▸ **Transcribed page contents**
════════════════

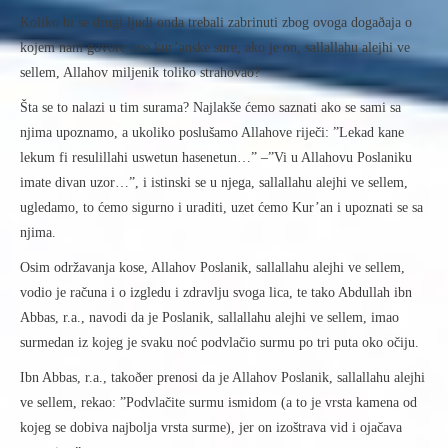
Koliko bi se drugi ljudi onda trebali zabrinuti zbog ovoga dogaðaja o
kojem nam govore ove kur’anske sure, ako je on, sallallahu alejhi ve
sellem, Allahov miljenik toliko strahovao?
Šta se to nalazi u tim surama? Najlakše ćemo saznati ako se sami sa
njima upoznamo, a ukoliko poslušamo Allahove riječi: ”Lekad kane
lekum fi resulillahi uswetun hasenetun…” –”Vi u Allahovu Poslaniku
imate divan uzor…”, i istinski se u njega, sallallahu alejhi ve sellem,
ugledamo, to ćemo sigurno i uraditi, uzet ćemo Kur’an i upoznati se sa
njima.
Osim održavanja kose, Allahov Poslanik, sallallahu alejhi ve sellem,
vodio je računa i o izgledu i zdravlju svoga lica, te tako Abdullah ibn
Abbas, r.a., navodi da je Poslanik, sallallahu alejhi ve sellem, imao
surmedan iz kojeg je svaku noć podvlačio surmu po tri puta oko očiju.
Ibn Abbas, r.a., takoðer prenosi da je Allahov Poslanik, sallallahu alejhi
ve sellem, rekao: ”Podvlačite surmu ismidom (a to je vrsta kamena od
kojeg se dobiva najbolja vrsta surme), jer on izoštrava vid i ojačava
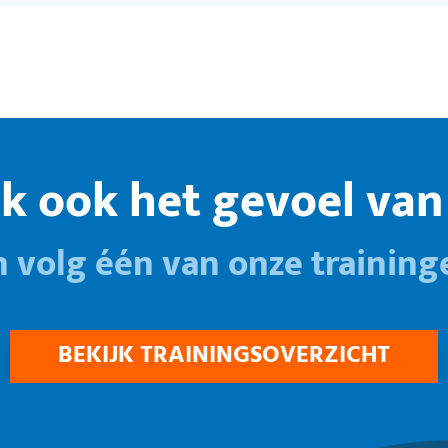
k ook het gevoel van 
n volg één van onze training
BEKIJK TRAININGSOVERZICHT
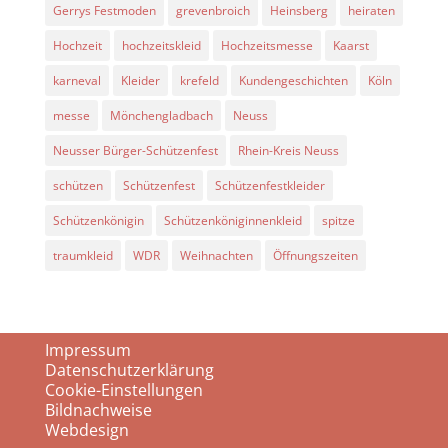
Gerrys Festmoden
grevenbroich
Heinsberg
heiraten
Hochzeit
hochzeitskleid
Hochzeitsmesse
Kaarst
karneval
Kleider
krefeld
Kundengeschichten
Köln
messe
Mönchengladbach
Neuss
Neusser Bürger-Schützenfest
Rhein-Kreis Neuss
schützen
Schützenfest
Schützenfestkleider
Schützenkönigin
Schützenköniginnenkleid
spitze
traumkleid
WDR
Weihnachten
Öffnungszeiten
Impressum
Datenschutzerklärung
Cookie-Einstellungen
Bildnachweise
Webdesign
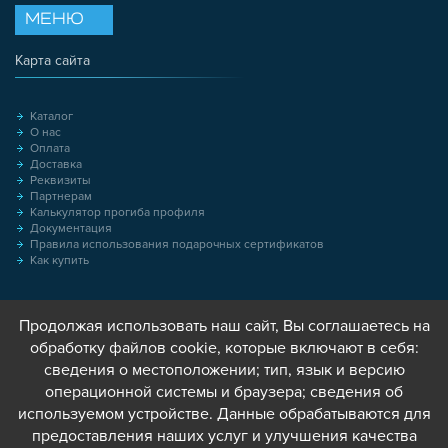
МЕНЮ
Карта сайта
Каталог
О нас
Оплата
Доставка
Реквизиты
Партнерам
Калькулятор прогиба профиля
Документация
Правила использования подарочных сертификатов
Как купить
Продолжая использовать наш сайт, Вы соглашаетесь на
обработку файлов cookie, которые включают в себя:
сведения о местоположении; тип, язык и версию
операционной системы и браузера; сведения об
используемом устройстве. Данные обрабатываются для
предоставления наших услуг и улучшения качества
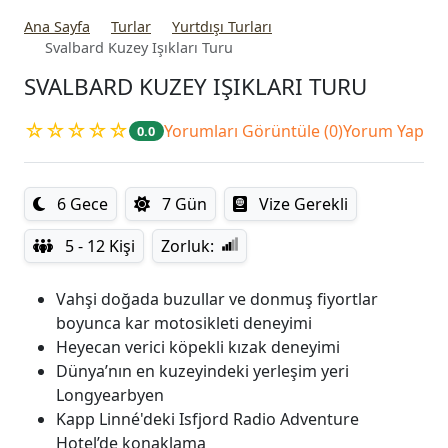
Ana Sayfa
Turlar
Yurtdışı Turları
Svalbard Kuzey Işıkları Turu
SVALBARD KUZEY IŞIKLARI TURU
☆☆☆☆☆
Yorumları Görüntüle (0)
Yorum Yap
0.0
6 Gece
7 Gün
Vize Gerekli
5 - 12 Kişi
Zorluk:
Vahşi doğada buzullar ve donmuş fiyortlar
boyunca kar motosikleti deneyimi
Heyecan verici köpekli kızak deneyimi
Dünya’nın en kuzeyindeki yerleşim yeri
Longyearbyen
Kapp Linné'deki Isfjord Radio Adventure
Hotel’de konaklama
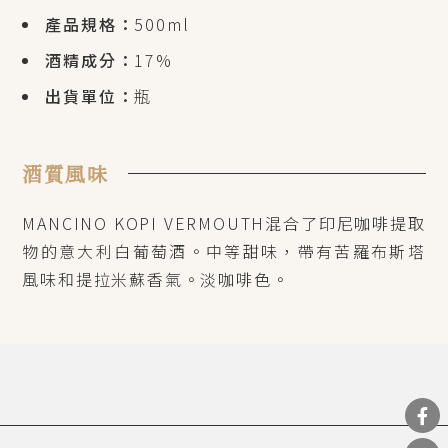
產品規格：
500ml
酒精成分：
17%
出貨單位：
瓶
酒質風味
MANCINO KOPI VERMOUTH
混合了印尼咖啡提取
物的意大利白葡萄酒。中等甜味，帶有苦羅布斯塔
風味和提拉米蘇香氣。淡咖啡色。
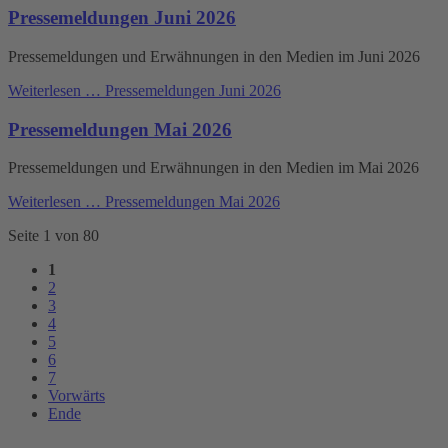
Pressemeldungen Juni 2026
Pressemeldungen und Erwähnungen in den Medien im Juni 2026
Weiterlesen …
Pressemeldungen Juni 2026
Pressemeldungen Mai 2026
Pressemeldungen und Erwähnungen in den Medien im Mai 2026
Weiterlesen …
Pressemeldungen Mai 2026
Seite 1 von 80
1
2
3
4
5
6
7
Vorwärts
Ende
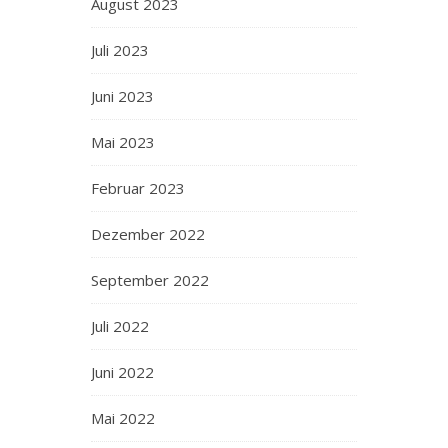
August 2023
Juli 2023
Juni 2023
Mai 2023
Februar 2023
Dezember 2022
September 2022
Juli 2022
Juni 2022
Mai 2022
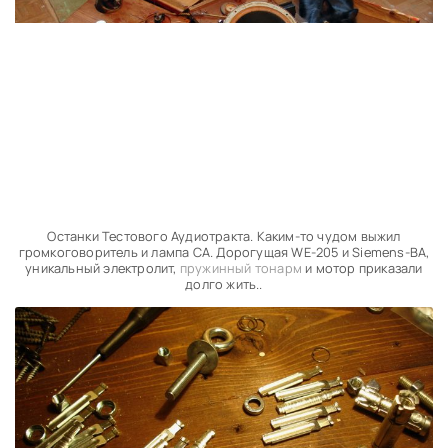
Останки Тестового Аудиотракта. Каким-то чудом выжил
громкоговоритель и лампа СА. Дорогущая WE-205 и Siemens-ВА,
уникальный электролит,
пружинный тонарм
и мотор приказали
долго жить..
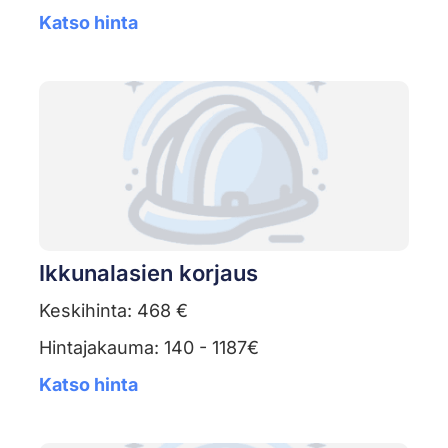
Katso hinta
Ikkunalasien korjaus
Keskihinta: 468 €
Hintajakauma: 140 - 1187€
Katso hinta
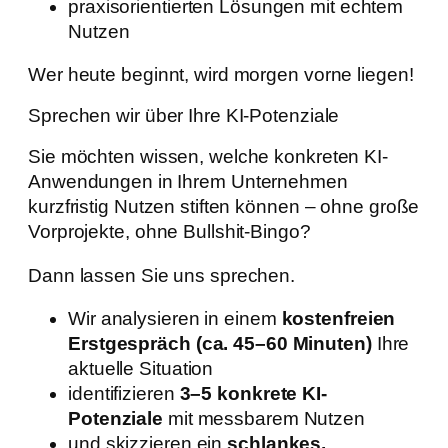
praxisorientierten Lösungen mit echtem
Nutzen
Wer heute beginnt, wird morgen vorne liegen!
Sprechen wir über Ihre KI-Potenziale
Sie möchten wissen, welche konkreten KI-
Anwendungen in Ihrem Unternehmen
kurzfristig Nutzen stiften können – ohne große
Vorprojekte, ohne Bullshit-Bingo?
Dann lassen Sie uns sprechen.
Wir analysieren in einem
kostenfreien
Erstgespräch (ca. 45–60 Minuten)
Ihre
aktuelle Situation
identifizieren
3–5 konkrete KI-
Potenziale
mit messbarem Nutzen
und skizzieren ein
schlankes,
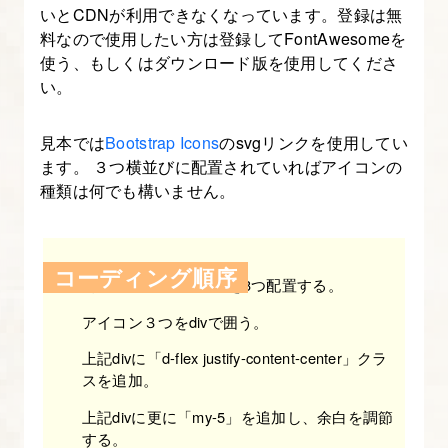
し
いとCDNが利用できなくなっています。登録は無
て
料なので使用したい方は登録してFontAwesomeを
使う、もしくはダウンロード版を使用してくださ
実
い。
装
す
見本では
Bootstrap Icons
のsvgリンクを使用してい
る
ます。 ３つ横並びに配置されていればアイコンの
【図
種類は何でも構いません。
解
た
っ
コーディング順序
hタグの下にアイコンを3つ配置する。
ぷ
り
アイコン３つをdivで囲う。
Bootstrap
上記divに「d-flex justify-content-center」クラ
入
スを追加。
門】
上記divに更に「my-5」を追加し、余白を調節
する。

════════════════

▸ **EXERCISE OBJECTIVE**
Leave the pictures out and copy the rest of the data exactly.

▸ **EXPECTED OUTPUT**
Koliko bi se drugi ljudi onda trebali zabrinuti zbog ovoga dogaðaja o
kojem nam govore ove kur’anske sure, ako je on, sallallahu alejhi ve
sellem, Allahov miljenik toliko strahovao?
Šta se to nalazi u tim surama? Najlakše ćemo saznati ako se sami sa
njima upoznamo, a ukoliko poslušamo Allahove riječi: ”Lekad kane
lekum fi resulillahi uswetun hasenetun…” –”Vi u Allahovu Poslaniku
imate divan uzor…”, i istinski se u njega, sallallahu alejhi ve sellem,
ugledamo, to ćemo sigurno i uraditi, uzet ćemo Kur’an i upoznati se sa
njima.
Osim održavanja kose, Allahov Poslanik, sallallahu alejhi ve sellem,
vodio je računa i o izgledu i zdravlju svoga lica, te tako Abdullah ibn
Abbas, r.a., navodi da je Poslanik, sallallahu alejhi ve sellem, imao
surmedan iz kojeg je svaku noć podvlačio surmu po tri puta oko očiju.
Ibn Abbas, r.a., takoðer prenosi da je Allahov Poslanik, sallallahu alejhi
ve sellem, rekao: ”Podvlačite surmu ismidom (a to je vrsta kamena od
kojeg se dobiva najbolja vrsta surme), jer on izoštrava vid i ojačava
k ook het gevoel van 
n volg één van onze training
BEKIJK TRAININGSOVERZICHT
Gerrys Festmoden
grevenbroich
Heinsberg
heiraten
Hochzeit
hochzeitskleid
Hochzeitsmesse
Kaarst
karneval
Kleider
krefeld
Kundengeschichten
Köln
messe
Mönchengladbach
Neuss
Neusser Bürger-Schützenfest
Rhein-Kreis Neuss
schützen
Schützenfest
Schützenfestkleider
Schützenkönigin
Schützenköniginnenkleid
spitze
traumkleid
WDR
Weihnachten
Öffnungszeiten
Impressum
Datenschutzerklärung
Cookie-Einstellungen
Bildnachweise
Webdesign
МЕНЮ
Карта сайта
Каталог
О нас
Оплата
Доставка
Реквизиты
Партнерам
Калькулятор прогиба профиля
Документация
Правила использования подарочных сертификатов
Как купить
Продолжая использовать наш сайт, Вы соглашаетесь на
обработку файлов cookie, которые включают в себя:
сведения о местоположении; тип, язык и версию
операционной системы и браузера; сведения об
используемом устройстве. Данные обрабатываются для
предоставления наших услуг и улучшения качества
Ana Sayfa
Turlar
Yurtdışı Turları
Svalbard Kuzey Işıkları Turu
SVALBARD KUZEY IŞIKLARI TURU
☆☆☆☆☆
Yorumları Görüntüle (0)
Yorum Yap
0.0
6 Gece
7 Gün
Vize Gerekli
5 - 12 Kişi
Zorluk:
Vahşi doğada buzullar ve donmuş fiyortlar
boyunca kar motosikleti deneyimi
Heyecan verici köpekli kızak deneyimi
Dünya’nın en kuzeyindeki yerleşim yeri
Longyearbyen
Kapp Linné'deki Isfjord Radio Adventure
Hotel’de konaklama
產品規格：
500ml
酒精成分：
17%
出貨單位：
瓶
酒質風味
MANCINO KOPI VERMOUTH
混合了印尼咖啡提取
物的意大利白葡萄酒。中等甜味，帶有苦羅布斯塔
風味和提拉米蘇香氣。淡咖啡色。
Pressemeldungen Juni 2026
Pressemeldungen und Erwähnungen in den Medien im Juni 2026
Weiterlesen …
Pressemeldungen Juni 2026
Pressemeldungen Mai 2026
Pressemeldungen und Erwähnungen in den Medien im Mai 2026
Weiterlesen …
Pressemeldungen Mai 2026
Seite 1 von 80
1
2
3
4
5
6
7
Vorwärts
Ende
August 2023
Juli 2023
Juni 2023
Mai 2023
Februar 2023
Dezember 2022
September 2022
Juli 2022
Juni 2022
Mai 2022
Останки Тестового Аудиотракта. Каким-то чудом выжил
громкоговоритель и лампа СА. Дорогущая WE-205 и Siemens-ВА,
уникальный электролит,
пружинный тонарм
и мотор приказали
долго жить..
Katso hinta
Ikkunalasien korjaus
Keskihinta: 468 €
Hintajakauma: 140 - 1187€
Katso hinta
praxisorientierten Lösungen mit echtem
Nutzen
Wer heute beginnt, wird morgen vorne liegen!
Sprechen wir über Ihre KI-Potenziale
Sie möchten wissen, welche konkreten KI-
Anwendungen in Ihrem Unternehmen
kurzfristig Nutzen stiften können – ohne große
Vorprojekte, ohne Bullshit-Bingo?
Dann lassen Sie uns sprechen.
Wir analysieren in einem
kostenfreien
Erstgespräch (ca. 45–60 Minuten)
Ihre
aktuelle Situation
identifizieren
3–5 konkrete KI-
Potenziale
mit messbarem Nutzen
und skizzieren ein
schlankes,
し
いとCDNが利用できなくなっています。登録は無
て
料なので使用したい方は登録してFontAwesomeを
使う、もしくはダウンロード版を使用してくださ
実
い。
装
す
見本では
Bootstrap Icons
のsvgリンクを使用してい
る
ます。 ３つ横並びに配置されていればアイコンの
【図
種類は何でも構いません。
解
た
っ
コーディング順序
hタグの下にアイコンを3つ配置する。
ぷ
り
アイコン３つをdivで囲う。
Bootstrap
上記divに「d-flex justify-content-center」クラ
入
スを追加。
門】
上記divに更に「my-5」を追加し、余白を調節
する。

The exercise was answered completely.